§ TASK ITEM: Using the records that follow, reproduce exactly the lines starting at the line containing "WARNING: This product" and ending at the line containing "back in 2018.". Include both end lines and no pictures.

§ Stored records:
>>

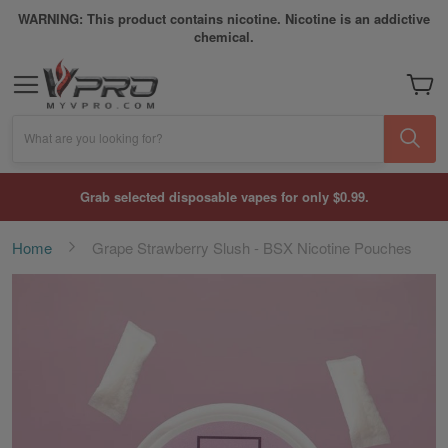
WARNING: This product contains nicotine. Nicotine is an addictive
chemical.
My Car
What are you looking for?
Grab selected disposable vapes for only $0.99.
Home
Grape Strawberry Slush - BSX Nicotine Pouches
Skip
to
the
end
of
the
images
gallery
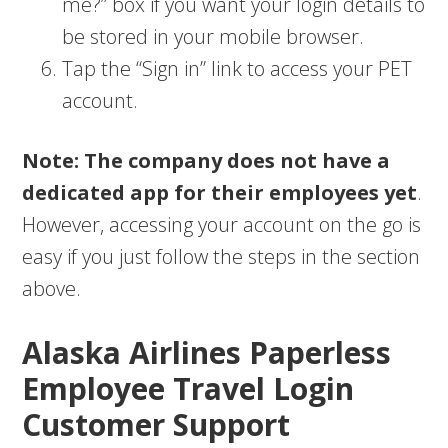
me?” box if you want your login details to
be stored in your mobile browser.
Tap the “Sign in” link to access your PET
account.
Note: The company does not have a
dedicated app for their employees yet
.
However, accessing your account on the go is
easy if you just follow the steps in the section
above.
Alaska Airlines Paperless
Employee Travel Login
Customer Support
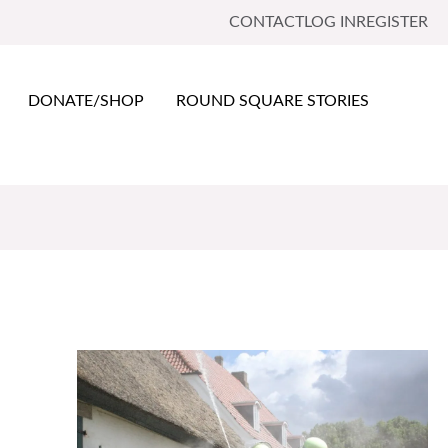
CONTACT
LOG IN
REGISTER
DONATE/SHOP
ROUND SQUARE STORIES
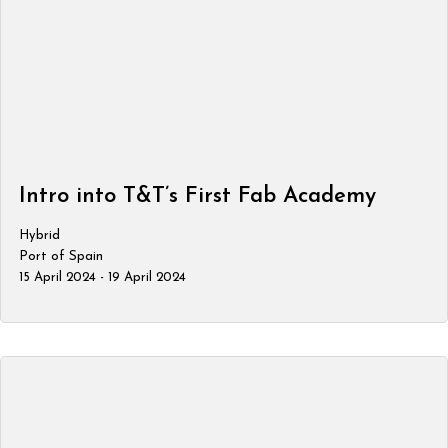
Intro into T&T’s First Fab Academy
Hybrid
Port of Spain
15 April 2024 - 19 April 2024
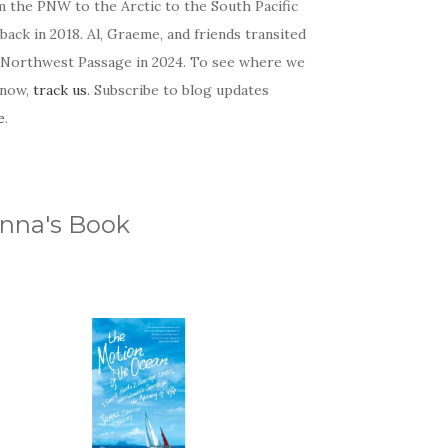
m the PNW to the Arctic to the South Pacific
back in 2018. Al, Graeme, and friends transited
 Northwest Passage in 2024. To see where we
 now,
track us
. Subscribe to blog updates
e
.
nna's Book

<<
>>

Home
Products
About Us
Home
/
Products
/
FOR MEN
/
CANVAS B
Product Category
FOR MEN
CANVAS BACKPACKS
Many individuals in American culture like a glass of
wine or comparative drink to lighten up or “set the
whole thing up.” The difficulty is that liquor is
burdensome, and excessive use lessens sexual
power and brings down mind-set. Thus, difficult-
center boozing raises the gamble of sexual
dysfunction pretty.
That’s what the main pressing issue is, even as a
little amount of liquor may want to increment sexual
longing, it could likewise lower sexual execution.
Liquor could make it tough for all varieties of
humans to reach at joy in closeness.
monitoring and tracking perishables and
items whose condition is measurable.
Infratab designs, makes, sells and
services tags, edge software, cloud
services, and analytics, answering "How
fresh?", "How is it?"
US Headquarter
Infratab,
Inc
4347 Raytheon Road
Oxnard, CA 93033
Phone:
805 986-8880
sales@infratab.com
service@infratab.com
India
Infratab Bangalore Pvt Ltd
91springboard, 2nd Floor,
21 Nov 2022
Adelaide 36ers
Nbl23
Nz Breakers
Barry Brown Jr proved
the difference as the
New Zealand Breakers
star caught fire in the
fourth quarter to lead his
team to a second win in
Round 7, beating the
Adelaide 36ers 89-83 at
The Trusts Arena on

<<

§ SOLUTION TO THIS PROBLEM:
WARNING: This product contains nicotine. Nicotine is an addictive
chemical.
My Car
What are you looking for?
Grab selected disposable vapes for only $0.99.
Home
Grape Strawberry Slush - BSX Nicotine Pouches
Skip
to
the
end
of
the
images
gallery
me?” box if you want your login details to
be stored in your mobile browser.
Tap the “Sign in” link to access your PET
account.
Note: The company does not have a
dedicated app for their employees yet
.
However, accessing your account on the go is
easy if you just follow the steps in the section
above.
Alaska Airlines Paperless
Employee Travel Login
Customer Support
CONTACT
LOG IN
REGISTER
DONATE/SHOP
ROUND SQUARE STORIES
Intro into T&T’s First Fab Academy
Hybrid
Port of Spain
15 April 2024 - 19 April 2024
m the PNW to the Arctic to the South Pacific
back in 2018. Al, Graeme, and friends transited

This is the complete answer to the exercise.